Page-level text extractions:
----------------------------------------

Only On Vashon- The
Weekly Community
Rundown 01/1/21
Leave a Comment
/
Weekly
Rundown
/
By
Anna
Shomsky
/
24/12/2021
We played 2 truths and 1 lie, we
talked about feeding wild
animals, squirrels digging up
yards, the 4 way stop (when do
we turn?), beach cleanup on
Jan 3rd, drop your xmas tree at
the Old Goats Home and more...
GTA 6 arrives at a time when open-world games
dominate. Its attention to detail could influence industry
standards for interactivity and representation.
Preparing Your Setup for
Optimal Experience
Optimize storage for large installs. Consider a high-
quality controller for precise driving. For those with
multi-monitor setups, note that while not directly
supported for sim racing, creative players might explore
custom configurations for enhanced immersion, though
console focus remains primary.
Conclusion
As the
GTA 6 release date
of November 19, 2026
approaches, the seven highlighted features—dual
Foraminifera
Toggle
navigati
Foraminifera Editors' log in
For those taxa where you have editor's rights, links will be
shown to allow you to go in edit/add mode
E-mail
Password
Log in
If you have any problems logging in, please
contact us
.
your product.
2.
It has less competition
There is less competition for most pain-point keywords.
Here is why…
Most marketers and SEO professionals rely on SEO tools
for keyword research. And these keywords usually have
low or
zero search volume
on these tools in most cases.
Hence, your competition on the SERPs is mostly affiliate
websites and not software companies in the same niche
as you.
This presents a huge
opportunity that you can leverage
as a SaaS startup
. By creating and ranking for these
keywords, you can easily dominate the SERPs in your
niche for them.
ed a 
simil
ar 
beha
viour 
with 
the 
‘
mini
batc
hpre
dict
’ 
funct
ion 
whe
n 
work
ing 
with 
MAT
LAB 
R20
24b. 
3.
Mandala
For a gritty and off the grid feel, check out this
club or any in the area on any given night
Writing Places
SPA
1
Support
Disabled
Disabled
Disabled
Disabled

----------------------------------------

Task item:
In full and without deviation, reproduce the entries above.

Solution to this task:
Only On Vashon- The
Weekly Community
Rundown 01/1/21
Leave a Comment
/
Weekly
Rundown
/
By
Anna
Shomsky
/
24/12/2021
We played 2 truths and 1 lie, we
talked about feeding wild
animals, squirrels digging up
yards, the 4 way stop (when do
we turn?), beach cleanup on
Jan 3rd, drop your xmas tree at
the Old Goats Home and more...
GTA 6 arrives at a time when open-world games
dominate. Its attention to detail could influence industry
standards for interactivity and representation.
Preparing Your Setup for
Optimal Experience
Optimize storage for large installs. Consider a high-
quality controller for precise driving. For those with
multi-monitor setups, note that while not directly
supported for sim racing, creative players might explore
custom configurations for enhanced immersion, though
console focus remains primary.
Conclusion
As the
GTA 6 release date
of November 19, 2026
approaches, the seven highlighted features—dual
Foraminifera
Toggle
navigati
Foraminifera Editors' log in
For those taxa where you have editor's rights, links will be
shown to allow you to go in edit/add mode
E-mail
Password
Log in
If you have any problems logging in, please
contact us
.
your product.
2.
It has less competition
There is less competition for most pain-point keywords.
Here is why…
Most marketers and SEO professionals rely on SEO tools
for keyword research. And these keywords usually have
low or
zero search volume
on these tools in most cases.
Hence, your competition on the SERPs is mostly affiliate
websites and not software companies in the same niche
as you.
This presents a huge
opportunity that you can leverage
as a SaaS startup
. By creating and ranking for these
keywords, you can easily dominate the SERPs in your
niche for them.
ed a 
simil
ar 
beha
viour 
with 
the 
‘
mini
batc
hpre
dict
’ 
funct
ion 
whe
n 
work
ing 
with 
MAT
LAB 
R20
24b. 
3.
Mandala
For a gritty and off the grid feel, check out this
club or any in the area on any given night
Writing Places
SPA
1
Support
Disabled
Disabled
Disabled
Disabled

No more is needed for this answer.